WORK TO BE COMPLETED: Below are the records. List every line holding the word "Audencia".

[DATA IN THIS EXERCISE]

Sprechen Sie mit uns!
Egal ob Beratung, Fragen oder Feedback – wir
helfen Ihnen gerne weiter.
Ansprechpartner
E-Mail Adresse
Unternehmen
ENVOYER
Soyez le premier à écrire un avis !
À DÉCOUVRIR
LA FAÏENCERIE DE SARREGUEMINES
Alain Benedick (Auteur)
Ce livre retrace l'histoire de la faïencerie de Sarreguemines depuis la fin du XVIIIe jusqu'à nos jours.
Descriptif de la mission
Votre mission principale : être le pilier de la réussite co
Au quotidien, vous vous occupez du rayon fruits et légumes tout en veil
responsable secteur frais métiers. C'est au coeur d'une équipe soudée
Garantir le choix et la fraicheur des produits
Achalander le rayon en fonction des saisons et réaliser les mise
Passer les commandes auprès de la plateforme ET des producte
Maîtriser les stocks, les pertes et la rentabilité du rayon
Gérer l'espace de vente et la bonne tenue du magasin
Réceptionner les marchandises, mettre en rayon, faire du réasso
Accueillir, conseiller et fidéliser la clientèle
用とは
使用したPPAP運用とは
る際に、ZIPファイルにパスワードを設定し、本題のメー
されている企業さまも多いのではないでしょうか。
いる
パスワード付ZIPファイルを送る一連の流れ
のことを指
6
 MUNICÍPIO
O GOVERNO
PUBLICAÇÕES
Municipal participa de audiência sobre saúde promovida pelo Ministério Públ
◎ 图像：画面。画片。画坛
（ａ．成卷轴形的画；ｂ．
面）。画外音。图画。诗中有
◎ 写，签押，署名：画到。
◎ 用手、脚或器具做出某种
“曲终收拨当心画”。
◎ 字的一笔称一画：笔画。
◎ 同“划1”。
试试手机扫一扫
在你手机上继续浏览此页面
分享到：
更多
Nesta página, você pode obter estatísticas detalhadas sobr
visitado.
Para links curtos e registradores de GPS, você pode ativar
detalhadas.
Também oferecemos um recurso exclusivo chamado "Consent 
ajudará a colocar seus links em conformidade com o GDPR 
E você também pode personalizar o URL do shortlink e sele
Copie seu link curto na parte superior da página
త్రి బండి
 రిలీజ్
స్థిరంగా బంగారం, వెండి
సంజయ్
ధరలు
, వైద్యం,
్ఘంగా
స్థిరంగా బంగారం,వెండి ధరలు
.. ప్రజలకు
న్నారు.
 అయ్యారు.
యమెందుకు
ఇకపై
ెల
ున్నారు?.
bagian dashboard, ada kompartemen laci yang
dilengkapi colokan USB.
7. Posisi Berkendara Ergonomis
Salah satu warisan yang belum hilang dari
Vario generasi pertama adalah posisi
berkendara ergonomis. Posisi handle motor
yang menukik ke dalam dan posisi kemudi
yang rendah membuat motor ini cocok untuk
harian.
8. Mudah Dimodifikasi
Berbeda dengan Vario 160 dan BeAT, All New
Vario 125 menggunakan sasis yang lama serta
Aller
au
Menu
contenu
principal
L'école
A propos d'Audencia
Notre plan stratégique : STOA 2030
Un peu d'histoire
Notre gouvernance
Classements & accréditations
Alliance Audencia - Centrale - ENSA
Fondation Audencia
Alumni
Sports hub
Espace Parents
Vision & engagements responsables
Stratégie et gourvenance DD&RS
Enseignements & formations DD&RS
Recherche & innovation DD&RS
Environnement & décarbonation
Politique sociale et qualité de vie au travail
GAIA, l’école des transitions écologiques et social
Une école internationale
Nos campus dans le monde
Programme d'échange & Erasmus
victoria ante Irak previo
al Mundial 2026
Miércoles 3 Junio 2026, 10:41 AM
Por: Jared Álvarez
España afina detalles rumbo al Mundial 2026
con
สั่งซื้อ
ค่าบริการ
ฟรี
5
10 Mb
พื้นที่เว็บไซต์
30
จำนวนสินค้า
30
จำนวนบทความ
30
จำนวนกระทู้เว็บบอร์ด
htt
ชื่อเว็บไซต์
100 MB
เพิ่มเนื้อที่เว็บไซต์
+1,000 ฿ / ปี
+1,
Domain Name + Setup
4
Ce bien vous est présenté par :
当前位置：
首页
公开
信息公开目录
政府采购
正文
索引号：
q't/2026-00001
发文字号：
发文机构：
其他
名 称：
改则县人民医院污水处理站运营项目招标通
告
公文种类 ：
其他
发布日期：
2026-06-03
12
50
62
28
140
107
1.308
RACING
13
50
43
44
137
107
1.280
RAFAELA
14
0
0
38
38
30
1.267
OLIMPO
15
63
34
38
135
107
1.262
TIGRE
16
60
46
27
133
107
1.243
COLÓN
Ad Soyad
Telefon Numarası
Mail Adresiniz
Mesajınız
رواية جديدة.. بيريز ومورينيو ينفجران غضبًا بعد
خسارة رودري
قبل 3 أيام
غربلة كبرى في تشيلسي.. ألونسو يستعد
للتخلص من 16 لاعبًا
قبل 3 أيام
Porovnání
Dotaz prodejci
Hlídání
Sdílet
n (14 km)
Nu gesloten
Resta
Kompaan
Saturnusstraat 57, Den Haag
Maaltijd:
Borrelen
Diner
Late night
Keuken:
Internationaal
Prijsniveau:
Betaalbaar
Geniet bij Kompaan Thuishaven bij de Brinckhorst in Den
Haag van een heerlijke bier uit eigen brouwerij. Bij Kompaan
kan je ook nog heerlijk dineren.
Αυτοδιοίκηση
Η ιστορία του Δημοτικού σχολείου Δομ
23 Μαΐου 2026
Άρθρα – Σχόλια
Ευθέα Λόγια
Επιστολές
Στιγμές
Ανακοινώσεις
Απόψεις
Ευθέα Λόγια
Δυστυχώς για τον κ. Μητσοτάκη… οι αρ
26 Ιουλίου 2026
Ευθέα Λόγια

[/DATA IN THIS EXERCISE]

SOLVED EXERCISE:
A propos d'Audencia
Alliance Audencia - Centrale - ENSA
Fondation Audencia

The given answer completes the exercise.